I have a url that I need to execute using curl. If the status is 200 then write the response in a temporary file. Now compare this temporary file with another file ("/opt/proc/config/init.txt"). If the temporary file is different then replace content of init.txt with that temporary file. But if status is not 200 then exit with non zero status code with a message.

Below is what I have got. Is there any better or efficient way to do this? Also can this all be done in single line if possible?

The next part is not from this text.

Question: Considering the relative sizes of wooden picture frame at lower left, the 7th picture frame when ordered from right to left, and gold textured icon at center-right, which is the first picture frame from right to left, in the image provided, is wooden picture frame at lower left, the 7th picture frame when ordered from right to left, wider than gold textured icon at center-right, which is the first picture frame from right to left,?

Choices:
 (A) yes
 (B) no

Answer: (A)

# store the whole response with the status at the and
response=$(curl --silent --write-out "HTTPSTATUS:%{http_code}" -X POST $URL)
# extract the body
new=$(echo $response | sed -e 's/HTTPSTATUS\:.*//g')
# extract the status
status=$(echo $response | tr -d '\n' | sed -e 's/.*HTTPSTATUS://')
# print the body
echo "$new"
echo $new > /opt/proc/config/temp.txt

if [ $status -eq 200  ]; then
    if ! cmp /opt/proc/config/init.txt /opt/proc/config/temp.txt > /dev/null 2>&1
      echo different
      mv /opt/proc/config/temp.txt /opt/proc/config/init.txt
      echo same
  echo "Error [HTTP status: $status]"
  rm /opt/proc/config/temp.txt
  exit 1
  • Why a single line? If you have a script, you can run that in a single line: ./script.sh.
    – Kusalananda
    Commented Jan 8, 2020 at 17:34
  • I mean not just one single line. I am sure above thing can be combined in two different lines very easily. Since we need to grep the status and then write the response in a file and then compare and move the content. But if it cannot be done in multiple single lines then a script will be fine as well.
    – david
    Commented Jan 8, 2020 at 17:36

1 Answer 1


I'm not sure I would have used cmp for comparing the files. Probably I would simply generate a md5 or sha1 fingerprint of each file, and compare the fingerprints. Because you don't care about the details like offsets and line numbers where the two files differ, you just want to know if both files are exactly the same. Anyway I wouldn't worry about performance issues here unless the files are very big.

Why not simply use the -o, --output option to write the downloaded file to disk ?

Rather than parse the response headers with sed or whatever, just use the cURL variables that are available ie %{response_code}.